C'était bien Remus Lupin qu'il avait devant lui, mais il ne connaissait pas le sorcier qui l'accompagnait.

-Professeur? lança Lupin surpris, ne lâchant cependant pas sa baguette, toujours tendue vers lui.

-Mais enfin c'est moi, Harry !

-Est ce qu'on se connaît ?

-Mais enfin c'est moi je…

Quelqu'un d 'autre fit son apparition près d'eux, c'était Tonks. Harry voulu lui dire quelque chose mais elle prit la parole en premier, et visiblement elle semblait être devenue aussi amnésique que Lupin.

-Remus, les Mangemorts se sont enfuis. Mais il risque de revenir, en plus grand nombre. Il faut qu'on s'en aille. C'est qui lui? demanda-t-elle en faisant un signe de tête vers Harry. L'un des leurs ?

-Je ne l'ai jamais vu. Peut-être une nouvelle recrue.

-Mais il n'a pas transplané. Tu es sûr que ce n'est pas un moldu ?

-Non. Il n'est pas surpris par nos baguettes et il dit me connaître.

-Il te connaît ?

-Mais enfin professeur c'est moi, Harry. Harry Potter !

Lupin lança un regard d'incompréhension total à Harry, et abaissa sa baguette. Mais la seconde d'après il fronça les sourcils et l'attrapa violemment par le col de sa chemise.

-Si c'est une plaisanterie elle n'est vraiment pas drôle, lança Lupin.

-Une plaisanterie ?

-Vite Remus, on doit partir! s'exclama Tonks.

-Qu'est ce qu'on fait de lui? demanda le sorcier que Harry ne connaissait pas.

-On l'emmène pour l'interroger, il va devoir s'expliquer.

-Pourquoi une plaisanterie? demanda Harry, ne comprenant toujours pas où il avait voulu en venir.

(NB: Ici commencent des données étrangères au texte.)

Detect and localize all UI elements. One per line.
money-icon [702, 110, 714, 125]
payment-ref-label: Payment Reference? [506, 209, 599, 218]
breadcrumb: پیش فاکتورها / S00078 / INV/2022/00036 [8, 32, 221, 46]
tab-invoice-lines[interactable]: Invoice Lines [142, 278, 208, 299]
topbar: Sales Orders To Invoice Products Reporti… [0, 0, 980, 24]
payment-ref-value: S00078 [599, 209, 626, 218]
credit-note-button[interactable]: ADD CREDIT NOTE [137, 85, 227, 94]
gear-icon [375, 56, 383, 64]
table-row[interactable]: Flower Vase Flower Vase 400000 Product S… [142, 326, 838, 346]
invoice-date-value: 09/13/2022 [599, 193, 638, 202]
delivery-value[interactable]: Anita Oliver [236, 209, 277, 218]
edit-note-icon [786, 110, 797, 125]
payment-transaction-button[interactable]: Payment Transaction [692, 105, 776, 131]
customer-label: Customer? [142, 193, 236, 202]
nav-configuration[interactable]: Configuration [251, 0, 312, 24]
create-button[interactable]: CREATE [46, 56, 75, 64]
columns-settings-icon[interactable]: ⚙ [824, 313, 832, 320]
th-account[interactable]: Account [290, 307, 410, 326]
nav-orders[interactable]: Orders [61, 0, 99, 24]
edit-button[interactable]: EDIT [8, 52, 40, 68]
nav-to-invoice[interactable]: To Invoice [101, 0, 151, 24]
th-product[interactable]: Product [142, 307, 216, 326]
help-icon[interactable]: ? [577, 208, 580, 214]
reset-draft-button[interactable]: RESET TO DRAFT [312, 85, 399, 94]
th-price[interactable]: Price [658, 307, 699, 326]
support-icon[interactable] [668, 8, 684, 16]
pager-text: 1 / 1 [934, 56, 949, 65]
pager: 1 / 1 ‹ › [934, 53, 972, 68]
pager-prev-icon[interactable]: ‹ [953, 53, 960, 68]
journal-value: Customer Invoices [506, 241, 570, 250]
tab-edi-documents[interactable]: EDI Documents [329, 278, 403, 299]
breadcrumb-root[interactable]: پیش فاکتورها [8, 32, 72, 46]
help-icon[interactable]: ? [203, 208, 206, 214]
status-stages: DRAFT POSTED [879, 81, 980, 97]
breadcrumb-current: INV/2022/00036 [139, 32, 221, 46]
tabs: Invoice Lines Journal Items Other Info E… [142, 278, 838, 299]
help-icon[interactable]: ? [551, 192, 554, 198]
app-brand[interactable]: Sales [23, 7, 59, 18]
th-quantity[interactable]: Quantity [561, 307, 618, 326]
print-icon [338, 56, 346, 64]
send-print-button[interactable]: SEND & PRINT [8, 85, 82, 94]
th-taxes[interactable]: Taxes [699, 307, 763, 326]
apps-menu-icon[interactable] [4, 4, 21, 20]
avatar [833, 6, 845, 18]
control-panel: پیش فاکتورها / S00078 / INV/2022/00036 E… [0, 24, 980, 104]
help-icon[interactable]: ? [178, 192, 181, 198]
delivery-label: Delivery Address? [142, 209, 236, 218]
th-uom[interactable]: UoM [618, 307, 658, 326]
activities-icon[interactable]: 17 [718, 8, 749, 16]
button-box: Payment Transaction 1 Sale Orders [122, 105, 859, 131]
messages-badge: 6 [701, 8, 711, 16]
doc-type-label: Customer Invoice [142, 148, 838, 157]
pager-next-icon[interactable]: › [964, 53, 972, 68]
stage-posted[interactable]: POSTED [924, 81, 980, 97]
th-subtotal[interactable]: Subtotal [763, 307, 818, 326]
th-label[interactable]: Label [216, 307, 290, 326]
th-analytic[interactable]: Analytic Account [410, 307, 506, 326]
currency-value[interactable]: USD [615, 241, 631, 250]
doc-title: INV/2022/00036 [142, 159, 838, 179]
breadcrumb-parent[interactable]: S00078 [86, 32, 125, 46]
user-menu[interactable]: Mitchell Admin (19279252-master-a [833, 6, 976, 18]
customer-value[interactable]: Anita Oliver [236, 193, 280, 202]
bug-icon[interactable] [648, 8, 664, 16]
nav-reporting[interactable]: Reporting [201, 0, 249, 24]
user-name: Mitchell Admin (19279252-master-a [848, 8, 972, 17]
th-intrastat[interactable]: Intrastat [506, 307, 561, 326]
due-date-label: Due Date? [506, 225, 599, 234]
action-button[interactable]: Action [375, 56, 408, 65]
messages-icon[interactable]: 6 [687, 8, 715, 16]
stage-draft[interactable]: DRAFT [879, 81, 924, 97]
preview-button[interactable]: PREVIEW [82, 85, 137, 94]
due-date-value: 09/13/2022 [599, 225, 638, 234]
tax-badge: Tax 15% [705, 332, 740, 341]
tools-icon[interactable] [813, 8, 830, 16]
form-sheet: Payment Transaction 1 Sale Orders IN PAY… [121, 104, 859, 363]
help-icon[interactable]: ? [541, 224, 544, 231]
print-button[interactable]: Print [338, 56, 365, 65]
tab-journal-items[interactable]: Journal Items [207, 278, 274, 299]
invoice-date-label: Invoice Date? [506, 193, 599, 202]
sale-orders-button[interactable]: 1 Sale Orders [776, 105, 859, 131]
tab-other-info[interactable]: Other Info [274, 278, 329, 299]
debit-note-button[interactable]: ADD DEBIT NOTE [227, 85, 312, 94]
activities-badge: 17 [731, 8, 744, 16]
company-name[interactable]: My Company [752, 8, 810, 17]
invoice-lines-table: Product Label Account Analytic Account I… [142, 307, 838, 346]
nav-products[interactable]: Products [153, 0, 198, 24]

Remus se tourna vers lui, en lui lançant un regard mauvais. C'était bien le Remus Lupin qu'il connaissait, celui qu'il avait eu comme Professeur, avec cet air toujours épuisé et ses cicatrices sur le visage. Mais pourtant il y avait quelque chose dans son regard qui était différent, et il ne comprenait pas pourquoi.

-Parce que Harry Potter est mort il y a 15 ans !

Harry ouvrit la bouche, mais n'ajouta rien et ne pu s'empêcher de rire.

-C'est une blague c'est ça ? C'est une mauvaise blague ?

Remus ne répondit pas et transplana comme les deux autres en tenant toujours Harry fermement par le col. Ce dernier compris à ce moment qu'il y avait vraiment quelque chose qui n'allait pas, sauf qu'il ne savait pas encore si le problème venait de lui, ou bien de toutes les autres personnes autour.